Distributed¶
For distributed training, TorchX relies on the scheduler’s gang scheduling
capabilities to schedule n
copies of nodes. Once launched, the application
is expected to be written in a way that leverages this topology, for instance,
with PyTorch’s
DDP.
You can express a variety of node topologies with TorchX by specifying multiple
torchx.specs.Role
in your component’s AppDef. Each role maps to
a homogeneous group of nodes that performs a “role” (function) in the overall
training. Scheduling-wise, TorchX launches each role as a sub-gang.
A DDP-style training job has a single role: trainers. Whereas a training job that uses parameter servers will have two roles: parameter server, trainer. You can specify different entrypoint (executable), num replicas, resource requirements, and more for each role.
DDP Builtin¶
DDP-style trainers are common and easy to templetize since they are homogeneous
single role AppDefs, so there is a builtin: dist.ddp
. Assuming your DDP
training script is called main.py
, launch it as:
# locally, 1 node x 4 workers
$ torchx run -s local_cwd dist.ddp -j 1x4 --script main.py
# locally, 2 node x 4 workers (8 total)
# remote (needs you to start a local etcd server on port 2379! and have a `python-etcd` library installed)
$ torchx run -s local_cwd dist.ddp
-j 2x4 \
--rdzv_endpoint localhost:2379 \
--script main.py \
# remote (needs you to setup an etcd server first!)

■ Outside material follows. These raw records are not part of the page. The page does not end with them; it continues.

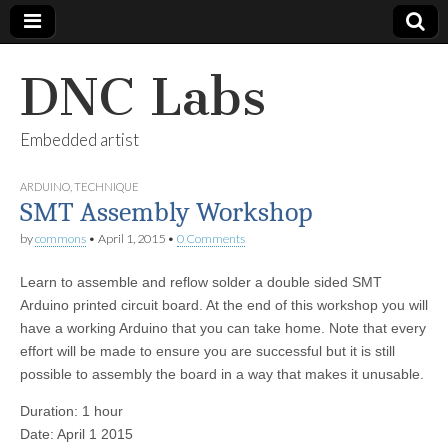
DNC Labs
Embedded artist
ARDUINO
,
TECHNIQUE
SMT Assembly Workshop
by
commons
•
April 1, 2015
•
0 Comments
Learn to assemble and reflow solder a double sided SMT
Arduino printed circuit board. At the end of this workshop you will
have a working Arduino that you can take home. Note that every
effort will be made to ensure you are successful but it is still
possible to assembly the board in a way that makes it unusable.
Duration: 1 hour
Date: April 1 2015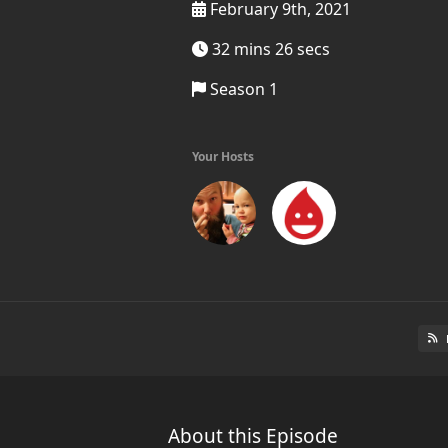
February 9th, 2021
32 mins 26 secs
Season 1
Your Hosts
About this Episode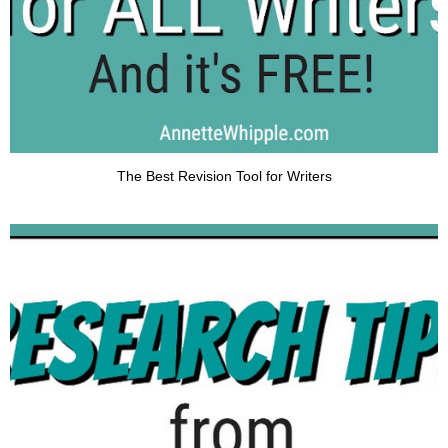
The Best Revision Tool for Writers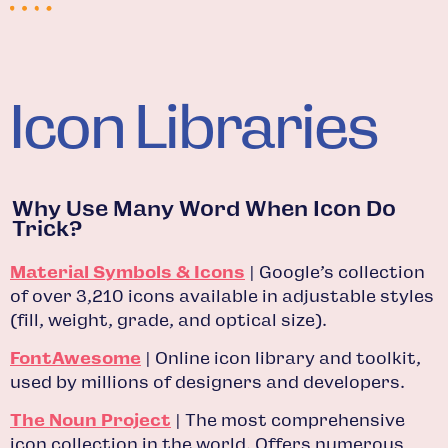
Icon Libraries
Why Use Many Word When Icon Do
Trick?
Material Symbols & Icons
| Google’s collection
of over 3,210 icons available in adjustable styles
(fill, weight, grade, and optical size).
FontAwesome
| Online icon library and toolkit,
used by millions of designers and developers.
The Noun Project
| The most comprehensive
icon collection in the world. Offers numerous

$ torchx run -s kubernetes -cfg queue=default dist.ddp \
-j 2x4 \
--script main.py \
There is a lot happening under the hood so we strongly encourage you
to continue reading the rest of this section
to get an understanding of how everything works. Also note that
while dist.ddp
is convenient, you’ll find that authoring your own
distributed component is not only easy (simplest way is to just copy
dist.ddp
!) but also leads to better flexbility and maintainability
down the road since builtin APIs are subject to more changes than
the more stable specs API. However the choice is yours, feel free to rely on
the builtins if they meet your needs.
Distributed Training¶
Local Testing¶
Note
Please follow Prerequisites of running examples first.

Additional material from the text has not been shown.